Table3. Baseline. Descriptive statistic for good glycemic control (GGC) and poor Glycemic control (PGC)
TGL and glycemic indicators like FPG, PPG and HbA1c were having positive statistical correlation between the two groups. Poor
glycemic control group had high stroke severity at admission when compared to good glycemic control group patients.
There were no statistical significant associations between the two groups regarding glycemic indicators (FPG, PPG, HbA1c). Interesting finding to be noted was stroke severity are not different among the patients of good glycemic control group and nondiabetic group.
Table4. Comparison between patients with good glycemic control and non diabetic patients
5. Discussion
An increased HbA1c level reflects poor long term glycemic control and has its specific implications on the structure and function of vascular bed including small as large cerebral vessel. Increased HbA1c level might also be marker of poor compliance indicating an unhealthy life style.

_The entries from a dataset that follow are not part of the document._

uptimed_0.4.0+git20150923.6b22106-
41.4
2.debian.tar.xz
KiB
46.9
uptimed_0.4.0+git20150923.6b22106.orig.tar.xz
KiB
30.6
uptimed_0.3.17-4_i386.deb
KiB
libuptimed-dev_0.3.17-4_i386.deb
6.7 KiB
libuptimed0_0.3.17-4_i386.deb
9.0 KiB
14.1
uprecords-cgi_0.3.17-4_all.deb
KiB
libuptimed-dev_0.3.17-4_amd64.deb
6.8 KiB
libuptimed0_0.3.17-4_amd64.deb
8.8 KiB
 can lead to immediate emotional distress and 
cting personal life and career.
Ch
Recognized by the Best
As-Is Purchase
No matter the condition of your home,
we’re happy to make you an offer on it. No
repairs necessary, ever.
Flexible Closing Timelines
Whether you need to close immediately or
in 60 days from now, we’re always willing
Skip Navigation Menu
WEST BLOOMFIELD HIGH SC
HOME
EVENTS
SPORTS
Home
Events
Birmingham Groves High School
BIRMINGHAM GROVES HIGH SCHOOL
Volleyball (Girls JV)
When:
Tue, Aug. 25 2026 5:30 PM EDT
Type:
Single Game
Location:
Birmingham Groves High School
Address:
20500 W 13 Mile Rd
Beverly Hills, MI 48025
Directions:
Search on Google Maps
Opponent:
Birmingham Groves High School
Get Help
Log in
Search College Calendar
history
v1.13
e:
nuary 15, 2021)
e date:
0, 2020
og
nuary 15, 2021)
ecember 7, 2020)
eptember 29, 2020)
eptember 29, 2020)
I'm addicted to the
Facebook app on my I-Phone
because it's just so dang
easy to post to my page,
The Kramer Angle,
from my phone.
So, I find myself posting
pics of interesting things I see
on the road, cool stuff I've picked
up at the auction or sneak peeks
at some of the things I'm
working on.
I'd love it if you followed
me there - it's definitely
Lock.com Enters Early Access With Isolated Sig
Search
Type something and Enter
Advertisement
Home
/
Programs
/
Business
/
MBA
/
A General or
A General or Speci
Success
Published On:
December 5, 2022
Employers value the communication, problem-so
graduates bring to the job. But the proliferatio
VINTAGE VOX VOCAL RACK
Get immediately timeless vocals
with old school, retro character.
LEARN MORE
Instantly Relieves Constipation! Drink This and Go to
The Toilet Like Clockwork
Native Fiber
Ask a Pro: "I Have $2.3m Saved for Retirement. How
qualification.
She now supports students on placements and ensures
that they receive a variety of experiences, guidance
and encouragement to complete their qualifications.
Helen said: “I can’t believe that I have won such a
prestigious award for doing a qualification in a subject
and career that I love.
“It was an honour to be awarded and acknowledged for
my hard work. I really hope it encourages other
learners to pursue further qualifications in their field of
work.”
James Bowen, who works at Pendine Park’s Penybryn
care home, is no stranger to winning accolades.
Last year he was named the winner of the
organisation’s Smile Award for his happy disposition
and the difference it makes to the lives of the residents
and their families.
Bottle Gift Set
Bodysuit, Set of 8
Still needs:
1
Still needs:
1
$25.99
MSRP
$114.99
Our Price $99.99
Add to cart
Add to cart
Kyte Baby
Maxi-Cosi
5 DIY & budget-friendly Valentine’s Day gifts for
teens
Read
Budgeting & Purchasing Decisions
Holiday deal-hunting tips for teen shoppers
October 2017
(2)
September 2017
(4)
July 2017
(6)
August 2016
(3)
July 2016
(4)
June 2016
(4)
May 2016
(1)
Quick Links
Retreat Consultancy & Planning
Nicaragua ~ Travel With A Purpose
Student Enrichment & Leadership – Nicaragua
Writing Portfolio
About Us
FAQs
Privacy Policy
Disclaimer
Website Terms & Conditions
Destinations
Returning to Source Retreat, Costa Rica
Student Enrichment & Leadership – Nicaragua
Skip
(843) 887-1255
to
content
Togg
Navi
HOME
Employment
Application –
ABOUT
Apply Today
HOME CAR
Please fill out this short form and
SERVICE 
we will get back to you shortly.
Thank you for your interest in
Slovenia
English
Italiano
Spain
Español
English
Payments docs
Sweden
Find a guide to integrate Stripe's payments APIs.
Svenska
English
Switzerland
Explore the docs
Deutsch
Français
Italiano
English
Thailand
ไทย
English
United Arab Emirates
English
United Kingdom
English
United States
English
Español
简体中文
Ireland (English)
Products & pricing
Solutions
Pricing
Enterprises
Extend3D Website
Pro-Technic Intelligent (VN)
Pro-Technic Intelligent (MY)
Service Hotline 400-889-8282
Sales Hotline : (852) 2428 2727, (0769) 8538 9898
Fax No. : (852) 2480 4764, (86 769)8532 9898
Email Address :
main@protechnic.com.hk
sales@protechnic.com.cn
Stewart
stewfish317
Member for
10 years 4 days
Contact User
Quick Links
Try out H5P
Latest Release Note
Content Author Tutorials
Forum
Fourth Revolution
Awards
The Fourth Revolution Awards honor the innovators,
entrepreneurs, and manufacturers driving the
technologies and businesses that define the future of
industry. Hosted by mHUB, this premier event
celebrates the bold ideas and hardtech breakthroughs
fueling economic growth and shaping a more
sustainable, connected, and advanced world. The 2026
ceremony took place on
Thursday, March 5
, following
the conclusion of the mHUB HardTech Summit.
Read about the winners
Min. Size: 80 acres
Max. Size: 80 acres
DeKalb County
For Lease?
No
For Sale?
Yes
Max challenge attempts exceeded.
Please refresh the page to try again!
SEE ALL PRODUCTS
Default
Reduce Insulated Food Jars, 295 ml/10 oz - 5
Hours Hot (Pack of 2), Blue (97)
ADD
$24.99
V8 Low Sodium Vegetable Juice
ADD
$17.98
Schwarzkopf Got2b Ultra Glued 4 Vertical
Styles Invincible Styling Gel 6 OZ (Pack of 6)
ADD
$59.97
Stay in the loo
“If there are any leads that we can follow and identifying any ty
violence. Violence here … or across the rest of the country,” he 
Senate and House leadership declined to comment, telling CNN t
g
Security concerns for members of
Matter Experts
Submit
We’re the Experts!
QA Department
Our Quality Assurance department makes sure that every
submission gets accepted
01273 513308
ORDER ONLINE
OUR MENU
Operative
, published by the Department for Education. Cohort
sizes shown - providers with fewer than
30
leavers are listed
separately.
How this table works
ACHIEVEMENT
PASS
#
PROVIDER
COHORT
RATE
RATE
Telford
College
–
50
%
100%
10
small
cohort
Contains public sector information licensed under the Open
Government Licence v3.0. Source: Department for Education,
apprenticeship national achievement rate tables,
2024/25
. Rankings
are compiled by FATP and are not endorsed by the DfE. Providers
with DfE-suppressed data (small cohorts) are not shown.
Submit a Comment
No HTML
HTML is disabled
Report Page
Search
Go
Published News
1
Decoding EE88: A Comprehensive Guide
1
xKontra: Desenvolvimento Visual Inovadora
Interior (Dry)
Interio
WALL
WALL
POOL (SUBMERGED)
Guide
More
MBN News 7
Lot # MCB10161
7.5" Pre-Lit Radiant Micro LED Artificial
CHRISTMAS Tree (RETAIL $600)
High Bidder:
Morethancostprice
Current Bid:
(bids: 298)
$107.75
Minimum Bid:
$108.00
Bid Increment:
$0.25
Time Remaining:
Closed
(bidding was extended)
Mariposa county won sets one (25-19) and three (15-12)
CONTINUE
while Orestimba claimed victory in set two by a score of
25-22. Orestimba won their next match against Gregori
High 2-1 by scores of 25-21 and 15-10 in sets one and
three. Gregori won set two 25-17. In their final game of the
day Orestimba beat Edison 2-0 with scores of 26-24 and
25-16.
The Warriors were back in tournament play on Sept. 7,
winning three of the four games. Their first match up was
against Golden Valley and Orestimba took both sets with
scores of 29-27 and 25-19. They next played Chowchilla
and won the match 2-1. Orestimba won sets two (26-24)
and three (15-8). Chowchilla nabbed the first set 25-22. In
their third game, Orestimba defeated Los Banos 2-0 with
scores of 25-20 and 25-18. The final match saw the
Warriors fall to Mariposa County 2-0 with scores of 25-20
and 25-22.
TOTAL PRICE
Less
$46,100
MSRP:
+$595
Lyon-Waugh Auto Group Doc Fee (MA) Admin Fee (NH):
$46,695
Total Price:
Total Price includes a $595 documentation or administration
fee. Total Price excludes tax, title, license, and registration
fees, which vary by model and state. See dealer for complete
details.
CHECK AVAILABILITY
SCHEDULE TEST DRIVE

Evidence is compelling that increased stroke risk is associated with high levels of total cholesterol and low density lipoprotein and decreased high density lipoprotein (Putaala J, et al. 2009). In the present study also results shown that high mean levels of total cholesterol (P< 0.005) and Triglycerides (P< 0.0001) levels in patients of ischemic stroke with poor glycemic control when compared with good glycemic control and non diabetics ischemic stroke patient (Tuomilehto J, et al. 1996 ; Megherbi SE , et al. 2003 ; Mankovsky BN, et al. 2004).
Kizer JR, et al. 2006. studied the relationship between HbA1c and stroke. The results showed that after adjusting age, gender, smoking, blood lipids and other variances, HbA1c and stroke risk was significantly associated. They emphasized that strict control of glycated hemoglobin (HbA1c) might be benefit for stroke prevention for the patients with diabetes. The present study showed that FPG, PPG values, NIHSS scores, on admission when compared among three groups of patients the difference was statistically significant (P< 0.0001). Patients with high HbA1c, high FBG, high PPG had high NIHSS score at admission (P< 0.001). That is to say a higher HbA1c level will have a more serious neurological impairment. So, HbA1c levels at admission might be an important predictor to evaluate the neurological impairment aspects on admission, serious patients (> 15 NIHSS) of poor glycemic control accounted for 40% that is higher than good glycemic control (3.33%) and non – diabetic (2.5%).
The mechanism might be associated with long term high blood glucose and high blood HbA1c which lead to lesions of large blood vessels and which lead to shift oxygen dissociation curve to the left, resulting in oxygen dissociation barrier, nerve tissue ischemia and hypoxia, that is not benefit for the recovery of neurological function, and the prognosis is worse, similar finding was noted by other studies (Kamouchi M, et al. 2011 ; Hjalmarsson C, et al. 2014 ; wu S , et al. 2014 ; Lei C, et al. 2015). In summary the current study suggests that blood HbA1c levels on admission may influenceseverity in patients with acute ischemic stroke. So, HbA1c level may be is an important predictors to evaluate the neurological impairment in patients of acute ischemic stroke with diabetes.
Therefore, effectively lowering blood HbA1c levels may reduce the severity of neurological impairment in patients with acute ischemic stroke, and perhaps can improve the life quality of patient with ischemic stroke.
6. Conclusion
Among the diabetic stroke patients severity of glycemic status found to have an influencing effect on the stroke severity. Estimation of HbA1c levels at the time of admission might be a predictor of the severity of neurological impairment in patients with acute ischemic stroke. With achievement of near normal glycemic status in diabetic population the stroke severity can be brought to the same extent of observed in non diabetic population. We suggest the need for routine HbA1c testing in all patients with ischemic stroke for secondary prevention and routine screening in hospital registry for patients with high cardiovascular risk for primary prevention.